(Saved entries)
+ + +

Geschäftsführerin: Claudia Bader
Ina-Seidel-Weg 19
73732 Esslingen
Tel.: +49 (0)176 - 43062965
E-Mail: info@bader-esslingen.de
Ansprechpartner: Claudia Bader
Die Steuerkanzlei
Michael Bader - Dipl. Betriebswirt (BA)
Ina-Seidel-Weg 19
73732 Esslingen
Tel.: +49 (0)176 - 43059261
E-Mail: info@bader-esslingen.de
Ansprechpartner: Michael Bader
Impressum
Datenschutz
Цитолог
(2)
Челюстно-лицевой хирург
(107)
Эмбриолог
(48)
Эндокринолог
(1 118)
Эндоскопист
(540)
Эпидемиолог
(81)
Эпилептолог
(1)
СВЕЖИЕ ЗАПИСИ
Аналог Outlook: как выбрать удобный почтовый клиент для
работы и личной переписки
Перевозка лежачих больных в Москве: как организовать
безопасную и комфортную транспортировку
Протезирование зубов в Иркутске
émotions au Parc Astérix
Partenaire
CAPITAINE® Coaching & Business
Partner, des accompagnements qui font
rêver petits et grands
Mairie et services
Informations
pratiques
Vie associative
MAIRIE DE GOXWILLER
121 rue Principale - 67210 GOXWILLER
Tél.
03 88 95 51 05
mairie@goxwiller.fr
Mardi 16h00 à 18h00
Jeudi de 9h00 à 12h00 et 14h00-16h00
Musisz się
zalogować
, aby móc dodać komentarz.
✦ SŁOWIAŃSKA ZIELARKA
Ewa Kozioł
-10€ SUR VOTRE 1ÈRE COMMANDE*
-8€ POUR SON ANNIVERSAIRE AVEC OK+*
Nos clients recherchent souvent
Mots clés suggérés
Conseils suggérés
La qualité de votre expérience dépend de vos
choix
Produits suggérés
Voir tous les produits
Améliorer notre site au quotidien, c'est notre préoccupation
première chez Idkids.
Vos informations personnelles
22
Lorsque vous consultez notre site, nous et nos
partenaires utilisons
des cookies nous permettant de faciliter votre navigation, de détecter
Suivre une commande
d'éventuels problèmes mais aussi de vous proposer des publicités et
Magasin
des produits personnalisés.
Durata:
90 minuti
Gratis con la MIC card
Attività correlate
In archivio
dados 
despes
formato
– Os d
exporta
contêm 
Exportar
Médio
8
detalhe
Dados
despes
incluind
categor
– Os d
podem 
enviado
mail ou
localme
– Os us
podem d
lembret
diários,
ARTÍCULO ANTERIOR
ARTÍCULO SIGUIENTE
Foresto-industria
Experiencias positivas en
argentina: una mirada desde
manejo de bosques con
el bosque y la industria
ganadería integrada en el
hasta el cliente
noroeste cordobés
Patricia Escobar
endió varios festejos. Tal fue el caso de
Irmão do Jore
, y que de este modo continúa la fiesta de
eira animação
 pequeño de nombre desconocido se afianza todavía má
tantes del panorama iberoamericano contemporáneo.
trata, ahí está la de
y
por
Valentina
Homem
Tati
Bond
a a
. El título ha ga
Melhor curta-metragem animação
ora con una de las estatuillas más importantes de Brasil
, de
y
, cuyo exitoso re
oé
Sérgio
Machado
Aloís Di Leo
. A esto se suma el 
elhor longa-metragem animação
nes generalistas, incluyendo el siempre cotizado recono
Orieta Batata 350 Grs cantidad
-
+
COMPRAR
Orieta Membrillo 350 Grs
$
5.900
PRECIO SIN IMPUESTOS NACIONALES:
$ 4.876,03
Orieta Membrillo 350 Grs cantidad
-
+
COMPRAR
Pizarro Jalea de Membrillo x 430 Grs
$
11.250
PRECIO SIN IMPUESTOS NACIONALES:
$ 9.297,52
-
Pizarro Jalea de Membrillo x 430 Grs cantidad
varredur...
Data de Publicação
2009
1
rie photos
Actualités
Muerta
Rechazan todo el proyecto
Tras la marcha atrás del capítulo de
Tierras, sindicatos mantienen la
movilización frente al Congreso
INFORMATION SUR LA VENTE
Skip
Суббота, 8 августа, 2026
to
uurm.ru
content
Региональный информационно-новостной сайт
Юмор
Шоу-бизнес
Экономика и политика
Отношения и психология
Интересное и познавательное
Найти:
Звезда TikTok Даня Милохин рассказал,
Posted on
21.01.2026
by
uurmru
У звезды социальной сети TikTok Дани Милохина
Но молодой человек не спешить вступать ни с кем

+ + +

PROBLEM TO SOLVE - Reproduce each line of the data containing the word "Membrillo".

ANSWER -
Orieta Membrillo 350 Grs
Orieta Membrillo 350 Grs cantidad
Pizarro Jalea de Membrillo x 430 Grs
Pizarro Jalea de Membrillo x 430 Grs cantidad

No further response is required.